A 42 ans, Joann Sfar est toujours ce dessinateur workaholic, doublé d'un cinéaste prometteur, qui s'épanouit également comme
écrivain, son premier roman, L'Eternel, étant paru cette année chez Albin Michel.
L'heure d'un bilan ? En tout cas, avec ce Journal de merde, l'auteur se considère "en crise"... ce qui ne le
rend pas moins prolifique. Il livre en vrac ses pensées dans le désordre et
sans concessions, d'un coup de gueule impulsif dans un taxi à son fantasme (la bave à la bouche) de collaboration avec le producteur-réalisateur Guillermo Del Toro, en passant par une comparaison entre
couilles américaines et européennes. L'auteur se dévoile ainsi, en alternance,
sous des jours touchants, intelligents, drôles ou parfaitement crétins.

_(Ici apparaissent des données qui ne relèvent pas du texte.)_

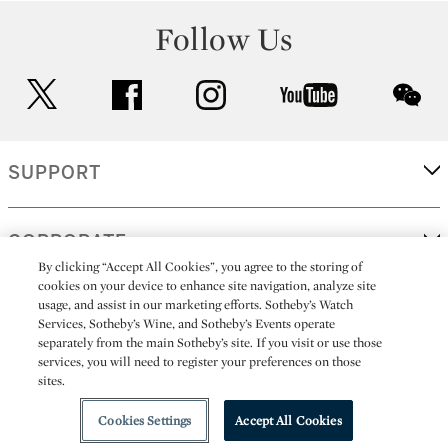
Follow Us
twitter
facebook
instagram
youtube
wec
SUPPORT
CORPORATE
By clicking “Accept All Cookies”, you agree to the storing of
cookies on your device to enhance site navigation, analyze site
usage, and assist in our marketing efforts. Sotheby’s Watch
MORE...
Services, Sotheby’s Wine, and Sotheby’s Events operate
separately from the main Sotheby’s site. If you visit or use those
services, you will need to register your preferences on those
sites.
(C) 2026
All alcoholic beverage sales in New York are made solely by
Sotheby's
Sotheby's Wine (NEW L1046028)
Cookies Settings
Accept All Cookies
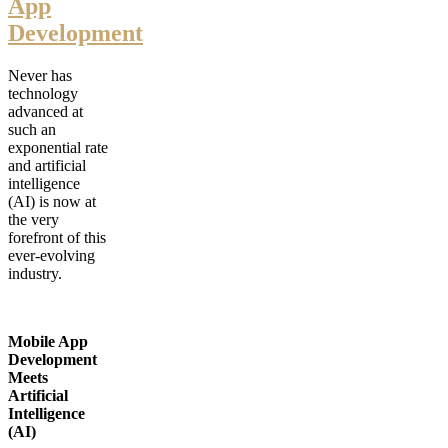
App
Development
Never has
technology
advanced at
such an
exponential rate
and artificial
intelligence
(AI) is now at
the very
forefront of this
ever-evolving
industry.
Mobile App
Development
Meets
Artificial
Intelligence
(AI)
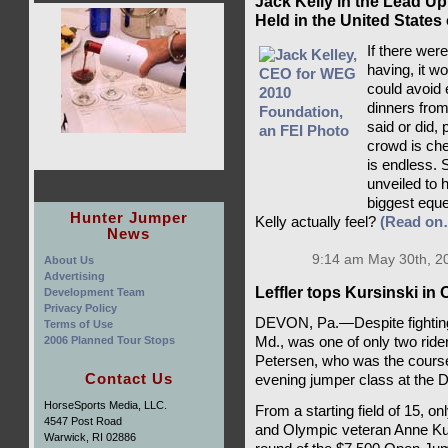
Jack Kelly in the Lead Up
Held in the United States
If there wer
having, it w
could avoid 
dinners from
said or did,
crowd is che
is endless. 
unveiled to 
biggest eque
Hunter Jumper
Kelly actually feel?
(Read on
News
9:14 am May 30th, 2
About Us
Advertising
Leffler tops Kursinski i
Development Team
Privacy Policy
DEVON, Pa.—Despite fighting a
Terms of Use
2006 Planned Tour Stops
Md., was one of only two ride
Petersen, who was the course
Contact Us
evening jumper class at the
HorseSports Media, LLC.
From a starting field of 15, o
4547 Post Road
and Olympic veteran Anne Kur
Warwick, RI 02886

De prime abord, Journal de merde s'inscrit dans la continuité de ses
"carnets" publiés à l'Association (Harmonica, Ukulélé, Parapluie, Piano,
Caravan), à la différence près que ces pages-ci ont été majoritairement
faites en 2012, à la demande de Télérama, et sont compilées ici dans un
volume plus grand (et trop encombrant pour une lecture aisée). Sfar confie au sein même du livre des différences supplémentaires dans sa démarche : "1) L'obligation de publier deux pages chaque jour
installe une régularité qui m'entraîne vers le journal intime. Avant, je
ne faisais du carnet que lorsqu'il y avait un événement. 2) Le choix de
dessiner beaucoup plus grand que mes carnets d'avant m'oblige à mettre
en page comme dans un journal, au sens "presse". Avec des colonnes, des
rubriques, des dessins conçus différemment que dans mes carnets
précédents.(...) Il y a aussi la publication qui intervient en moyenne
trois semaines après que j'ai fini ma page. Ca crée un décalage que
j'aime bien. C'est plus long que sur un blog et plus court que sur
papier. Ce décalage existe parce que je livre mes pages sous forme de
gros cahiers reliés. Donc Télérama reçoit en moyenne 60 pages d'un
coup. J'aime beaucoup ce sas."
Un peu plus loin, il cite ses influences pour ce travail journalier, remerciant chacun des noms suivants pour leur "façon singulière de mêler le texte, le dessin et le réel" : Siné pour Ma
vie, mon oeuvre, mon cul ("Siné est un con, il me déteste. Mais moi je
l'adore.") ; Wolinski ("tout") ; Crumb ; Joe Matt ; Mœbius ; Quentin Blake ; Reiser ; Fred (Le Journal de Jules Renard) ; et Jean-Christophe Menu (en précisant "l'auteur !", ce qui traduit son avis à propos de l'ancienne gestion éditoriale au sein de l'Association). A l'inverse, il admet ne plus lire aujourd'hui de bandes
dessinées européennes, au profit d'une gloutonnerie de comics : les flots narratifs d'Invincible, de Criminals, des Walking Dead... le stimulant à écrire davantage de romans et de scenarii pour
d'autres dessinateurs.
Les préoccupations de Sfar, le regard qu'il porte sur celles de ses contemporains et sur l'actualité... tout ça est amusant à doses homéopathiques. En revanche, il faut vraiment être un fan inconditionnel pour arriver à digérer cette brique de 402 planches fourre-tout et inégales. Cette liberté de ton est bien plus appréciable en postface de ses
bandes dessinées de fiction. N'écrit-il pas lui-même, pour conclure ce Journal de merde :
"Finalement, ce qui m'intéresse, c'est de dessiner tous les jours. Il
faudrait baisser le curseur autobiographique." ?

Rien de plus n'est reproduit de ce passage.